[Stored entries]
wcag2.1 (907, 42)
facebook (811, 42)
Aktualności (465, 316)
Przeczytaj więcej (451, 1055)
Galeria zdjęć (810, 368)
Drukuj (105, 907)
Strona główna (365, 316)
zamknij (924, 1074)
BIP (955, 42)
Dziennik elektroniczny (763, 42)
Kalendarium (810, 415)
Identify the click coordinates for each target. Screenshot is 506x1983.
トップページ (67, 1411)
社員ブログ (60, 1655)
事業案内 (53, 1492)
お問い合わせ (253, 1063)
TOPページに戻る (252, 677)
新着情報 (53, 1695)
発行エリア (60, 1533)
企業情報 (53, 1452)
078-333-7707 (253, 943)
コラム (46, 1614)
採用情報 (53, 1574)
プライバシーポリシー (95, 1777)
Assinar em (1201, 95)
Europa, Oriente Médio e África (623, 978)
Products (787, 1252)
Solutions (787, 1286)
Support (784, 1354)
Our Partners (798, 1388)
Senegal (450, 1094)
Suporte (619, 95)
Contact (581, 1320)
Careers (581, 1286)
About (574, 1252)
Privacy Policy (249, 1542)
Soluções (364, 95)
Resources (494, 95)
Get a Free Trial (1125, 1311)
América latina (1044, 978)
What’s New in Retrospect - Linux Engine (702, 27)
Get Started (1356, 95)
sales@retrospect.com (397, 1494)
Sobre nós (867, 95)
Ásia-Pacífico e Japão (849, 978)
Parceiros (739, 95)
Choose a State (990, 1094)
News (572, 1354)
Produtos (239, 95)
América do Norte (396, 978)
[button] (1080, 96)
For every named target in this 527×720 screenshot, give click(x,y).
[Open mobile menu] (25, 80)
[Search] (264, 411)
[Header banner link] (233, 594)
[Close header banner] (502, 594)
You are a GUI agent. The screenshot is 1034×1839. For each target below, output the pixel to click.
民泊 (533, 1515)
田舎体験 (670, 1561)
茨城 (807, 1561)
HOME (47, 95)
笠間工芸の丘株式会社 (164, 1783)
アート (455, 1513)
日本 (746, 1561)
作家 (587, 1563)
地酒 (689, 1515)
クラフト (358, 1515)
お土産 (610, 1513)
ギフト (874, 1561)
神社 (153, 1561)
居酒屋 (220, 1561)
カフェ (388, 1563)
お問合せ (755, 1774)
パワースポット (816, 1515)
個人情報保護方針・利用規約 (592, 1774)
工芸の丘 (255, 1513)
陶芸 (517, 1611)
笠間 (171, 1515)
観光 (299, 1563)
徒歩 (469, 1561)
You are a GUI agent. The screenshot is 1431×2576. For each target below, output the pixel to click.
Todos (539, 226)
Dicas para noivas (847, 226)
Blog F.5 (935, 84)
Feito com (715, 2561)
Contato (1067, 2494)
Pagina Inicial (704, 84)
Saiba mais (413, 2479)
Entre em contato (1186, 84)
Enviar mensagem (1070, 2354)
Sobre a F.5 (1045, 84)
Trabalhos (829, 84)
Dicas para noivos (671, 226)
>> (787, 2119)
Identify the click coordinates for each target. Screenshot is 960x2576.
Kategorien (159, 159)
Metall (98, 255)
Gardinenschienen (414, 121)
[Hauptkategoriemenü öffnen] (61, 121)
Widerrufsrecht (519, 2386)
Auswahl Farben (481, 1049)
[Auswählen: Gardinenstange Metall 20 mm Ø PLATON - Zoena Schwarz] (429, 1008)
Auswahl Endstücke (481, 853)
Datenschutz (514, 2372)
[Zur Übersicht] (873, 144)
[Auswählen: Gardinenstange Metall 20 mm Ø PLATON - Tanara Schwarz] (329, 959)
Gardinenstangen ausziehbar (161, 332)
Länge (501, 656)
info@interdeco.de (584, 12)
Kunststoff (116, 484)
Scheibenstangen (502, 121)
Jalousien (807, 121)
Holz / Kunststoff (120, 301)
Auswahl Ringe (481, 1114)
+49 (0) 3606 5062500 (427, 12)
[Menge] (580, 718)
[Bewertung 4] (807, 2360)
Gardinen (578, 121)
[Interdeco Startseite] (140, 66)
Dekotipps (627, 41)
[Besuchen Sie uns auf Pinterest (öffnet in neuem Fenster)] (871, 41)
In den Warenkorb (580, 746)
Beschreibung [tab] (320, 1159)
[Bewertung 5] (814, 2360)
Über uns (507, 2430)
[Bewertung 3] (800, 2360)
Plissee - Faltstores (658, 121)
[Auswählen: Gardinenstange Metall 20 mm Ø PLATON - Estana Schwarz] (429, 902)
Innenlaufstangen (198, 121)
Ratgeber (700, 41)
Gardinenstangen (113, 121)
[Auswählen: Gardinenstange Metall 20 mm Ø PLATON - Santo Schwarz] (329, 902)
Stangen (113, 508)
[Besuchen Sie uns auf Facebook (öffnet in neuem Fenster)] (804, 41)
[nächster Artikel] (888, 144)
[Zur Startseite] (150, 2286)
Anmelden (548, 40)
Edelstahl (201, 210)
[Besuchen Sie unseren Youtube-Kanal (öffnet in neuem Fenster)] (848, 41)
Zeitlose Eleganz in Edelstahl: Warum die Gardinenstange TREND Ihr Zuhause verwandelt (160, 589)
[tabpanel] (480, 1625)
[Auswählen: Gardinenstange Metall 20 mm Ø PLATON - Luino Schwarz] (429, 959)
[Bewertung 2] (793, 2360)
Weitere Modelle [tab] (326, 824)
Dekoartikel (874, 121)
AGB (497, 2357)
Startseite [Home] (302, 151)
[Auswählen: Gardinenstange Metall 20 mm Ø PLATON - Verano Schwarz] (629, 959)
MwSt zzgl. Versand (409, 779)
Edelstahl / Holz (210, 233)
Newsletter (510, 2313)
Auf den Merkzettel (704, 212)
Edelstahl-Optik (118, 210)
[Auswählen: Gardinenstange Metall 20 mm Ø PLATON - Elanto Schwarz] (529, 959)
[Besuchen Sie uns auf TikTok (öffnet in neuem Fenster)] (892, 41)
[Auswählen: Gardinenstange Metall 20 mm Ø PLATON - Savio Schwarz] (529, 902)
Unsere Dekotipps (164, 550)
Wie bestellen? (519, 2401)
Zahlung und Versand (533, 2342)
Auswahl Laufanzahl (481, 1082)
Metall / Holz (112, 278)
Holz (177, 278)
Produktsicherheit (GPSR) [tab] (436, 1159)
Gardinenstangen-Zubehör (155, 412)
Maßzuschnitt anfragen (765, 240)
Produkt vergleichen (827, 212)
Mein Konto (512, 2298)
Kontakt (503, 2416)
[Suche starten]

* **EXERCISE DESCRIPTION**:
Reproduce, word for word and in full, only the lines above that start at the line with "About (574, 1252)" and run through the line with "神社 (153, 1561)", both ends included.

* **SOLVED PROBLEM**:
About (574, 1252)
Privacy Policy (249, 1542)
Soluções (364, 95)
Resources (494, 95)
Get a Free Trial (1125, 1311)
América latina (1044, 978)
What’s New in Retrospect - Linux Engine (702, 27)
Get Started (1356, 95)
sales@retrospect.com (397, 1494)
Sobre nós (867, 95)
Ásia-Pacífico e Japão (849, 978)
Parceiros (739, 95)
Choose a State (990, 1094)
News (572, 1354)
Produtos (239, 95)
América do Norte (396, 978)
[button] (1080, 96)
For every named target in this 527×720 screenshot, give click(x,y).
[Open mobile menu] (25, 80)
[Search] (264, 411)
[Header banner link] (233, 594)
[Close header banner] (502, 594)
You are a GUI agent. The screenshot is 1034×1839. For each target below, output the pixel to click.
民泊 (533, 1515)
田舎体験 (670, 1561)
茨城 (807, 1561)
HOME (47, 95)
笠間工芸の丘株式会社 (164, 1783)
アート (455, 1513)
日本 (746, 1561)
作家 (587, 1563)
地酒 (689, 1515)
クラフト (358, 1515)
お土産 (610, 1513)
ギフト (874, 1561)
神社 (153, 1561)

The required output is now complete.